Extreme Poverty Continues To Plague Africa As Percentage Of People Living In Poverty Increases
Poverty remains burdensome on the African continent year in, year out, as many Africans continue to struggle to afford a single meal daily. While the economy of African countries continues to grow substantially, the gap between the rich and the poor gets wider every year specifically in rural areas across the continent.
Poverty remains burdensome on the African continent year in, year out, as many Africans continue to struggle to afford a single meal daily. While the economy of African countries continues to grow substantially, the gap between the rich and the poor gets wider every year specifically in rural areas across the continent. Data by World Bank reveals that as the poverty rate in rural populations stood at 50 percent, compared to 10 percent in urban areas.
According to an economic development report by the United Nations Conference on Trade and Development (UNCTAD), “it is estimated that as of 2021, 490 million people in Africa live under the poverty line of 1.90$/day”, and this is 37 million people more than what was initially projected. In other words, a third of Africa’s 1.4 billion inhabitants are below the poverty line and these numbers are likely to increase.
The following are the top ranked countries in Africa living in extreme poverty according to data from a Sustainable Development Report.
South Sudan Leads the Pack
South Sudan is in North Africa and has an estimated population of over 11.2 million citizens. The country’s Gross domestic product was worth 1 billion USD as of 2019, with experts projecting it to reach 3.28 billion USD by the end of 2023. It is also one of North Africa's largest producers of oil with a number of 154 thousand barrels per day. However, South Sudan was ranked as the country with the most population living in extreme poverty in Africa, with an index score of 84.43% making it the only country in North Africa on the list.

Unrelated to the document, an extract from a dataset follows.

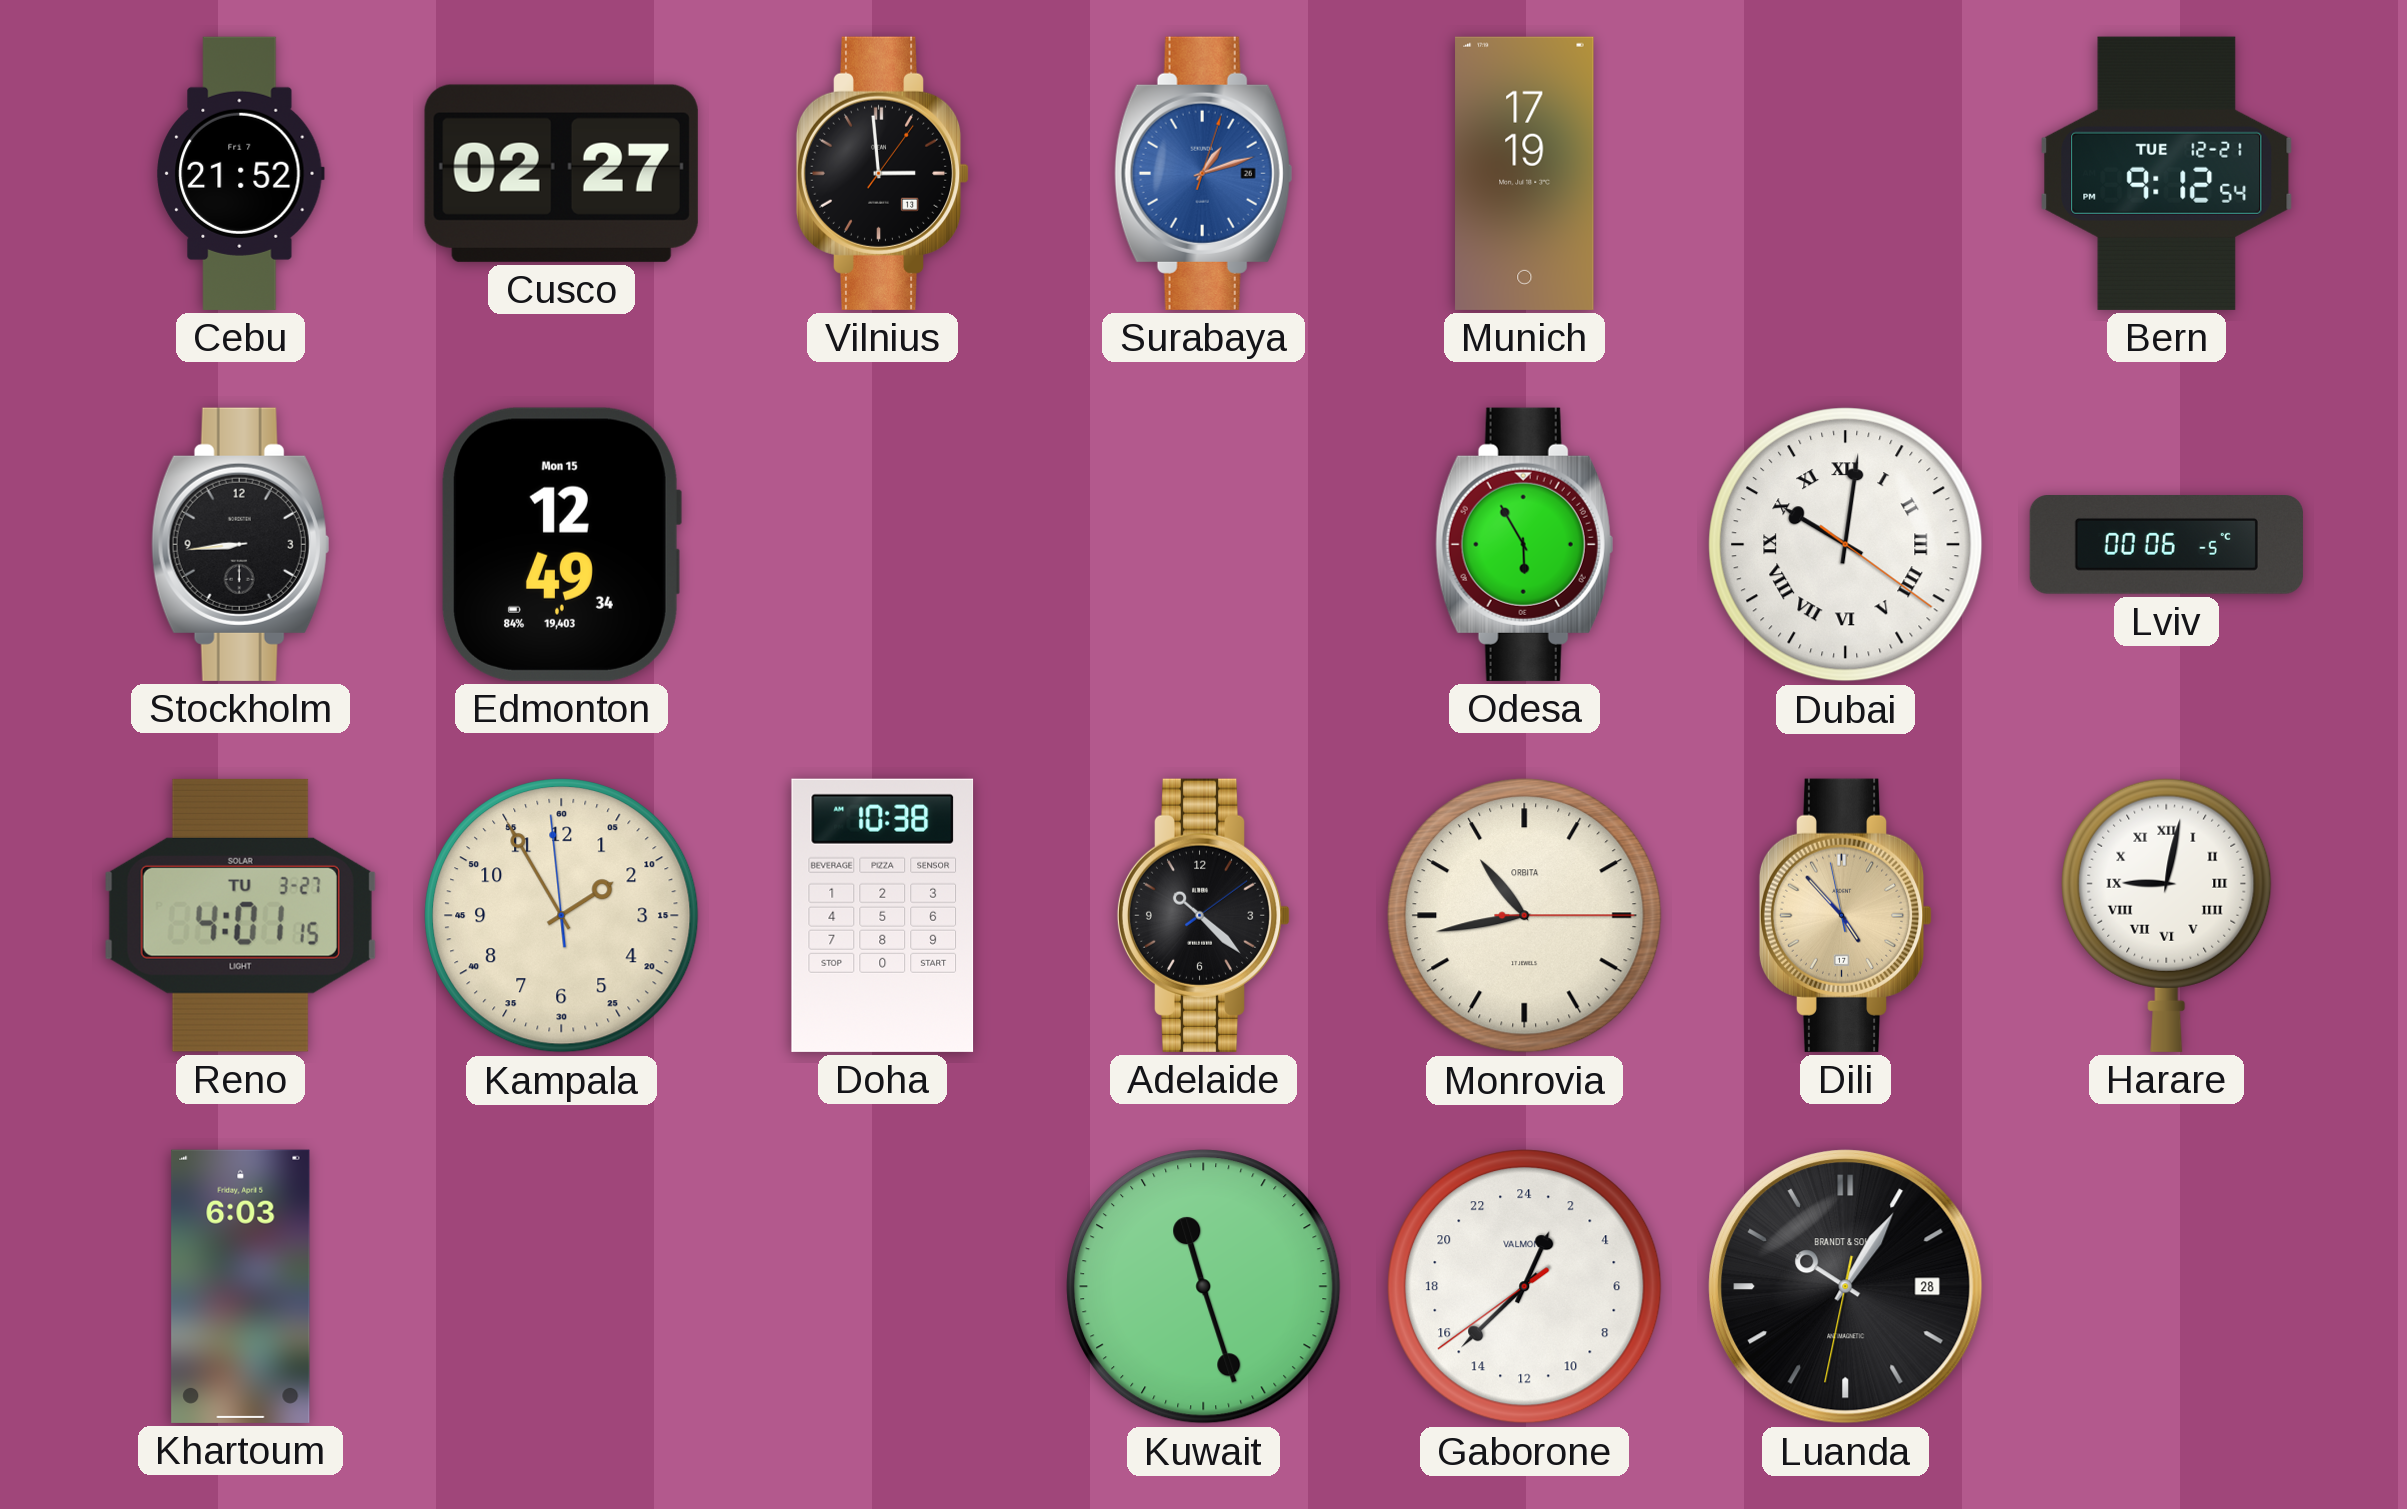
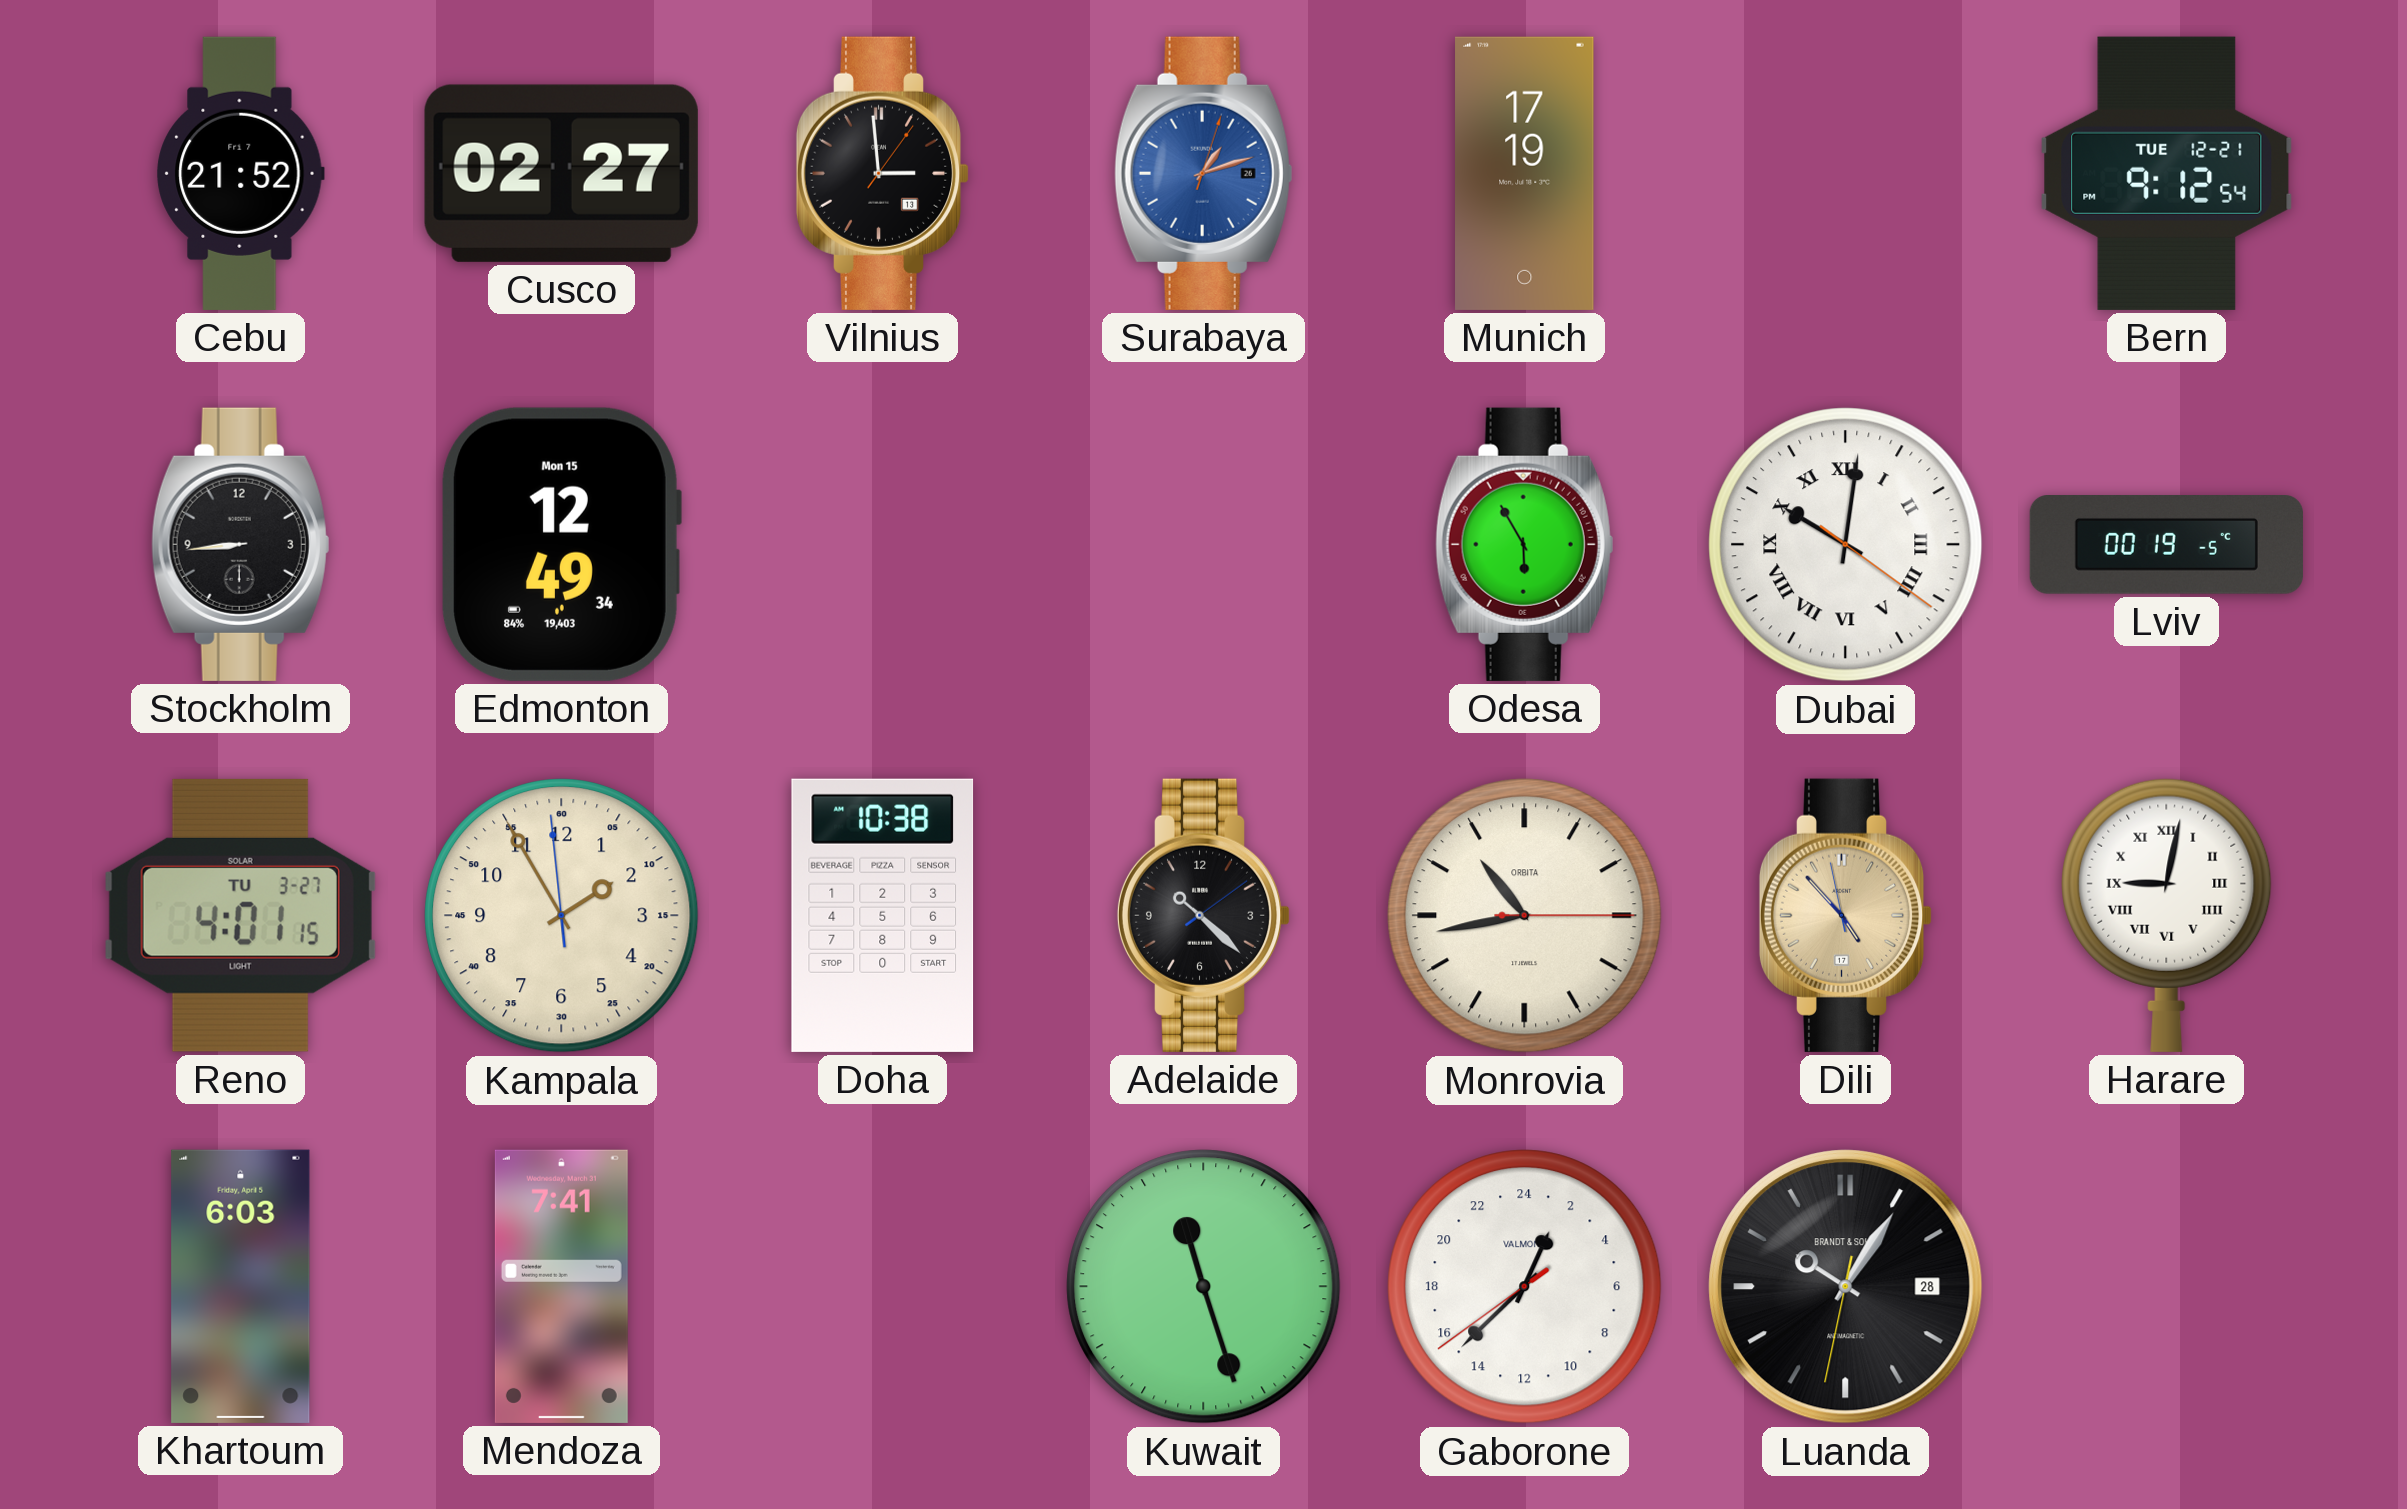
Lviv: 00:06 -> 00:19
Mendoza: none -> 7:41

Burundi, Malawi, Mozambique, And Zambia Have the Most Share Of The Population Living In Poverty In East Africa
Out of the 19 countries in East Africa, four of them were ranked on this list. Burundi had the highest number of people living in extreme poverty in East Africa with an index score of 74.87%, and second overall position in Africa. Burundi runs an economy driven by Agriculture, with economic growth of 1.8% as of 2021.
Malawi recorded an index score of 69.73% ranking second amongst East African countries, and fourth overall in Africa. Malawi shares its borders with Mozambique, Zambia, and Tanzania, and has an estimated population of 18.6 million (2019), which is expected to double by 2038. Malawi's Growth and Development Strategy (MGDS), which is a series of five-year plans, guides the country’s development. The current MGDS will run through 2022, focusing on education, energy, agriculture, health, and tourism.
Mozambique came third in East Africa with an index score of 59.85 and an overall score of seventh in Africa, while Zambia came fourth in East Africa with an index score of 58.89 and an overall position of eight in Africa.
The Democratic Republic Of The Congo, Central African Republic, Angola, And Congo Republic Have The Most Share Of People Living In Poverty In Central Africa
The Democratic Republic of the Congo (DRC) ranks first amongst countries with the highest share of the population living in poverty in Central Africa with an index score of 71.74%, and an overall position of third in Africa.
The DRC has experienced decades of conflict and bad governance which are a few of the reasons that have added to its poverty crisis. Although, the DRC has an abundance of mineral resources, its citizens are yet to benefit from it. The Central African Republic ranked second among countries in Central Africa with an index score of 69.65%, and an overall rank of fifth amongst countries in Africa.
Angola, ranked third in Central Africa with 53.83%, an overall position of ninth in Africa. The Congo Republic ranked fourth in Central Africa with an index score of 49.78% and tenth overall.
African governments need to do more to alleviate poverty on the continent, otherwise poverty levels may continue to deteriorate.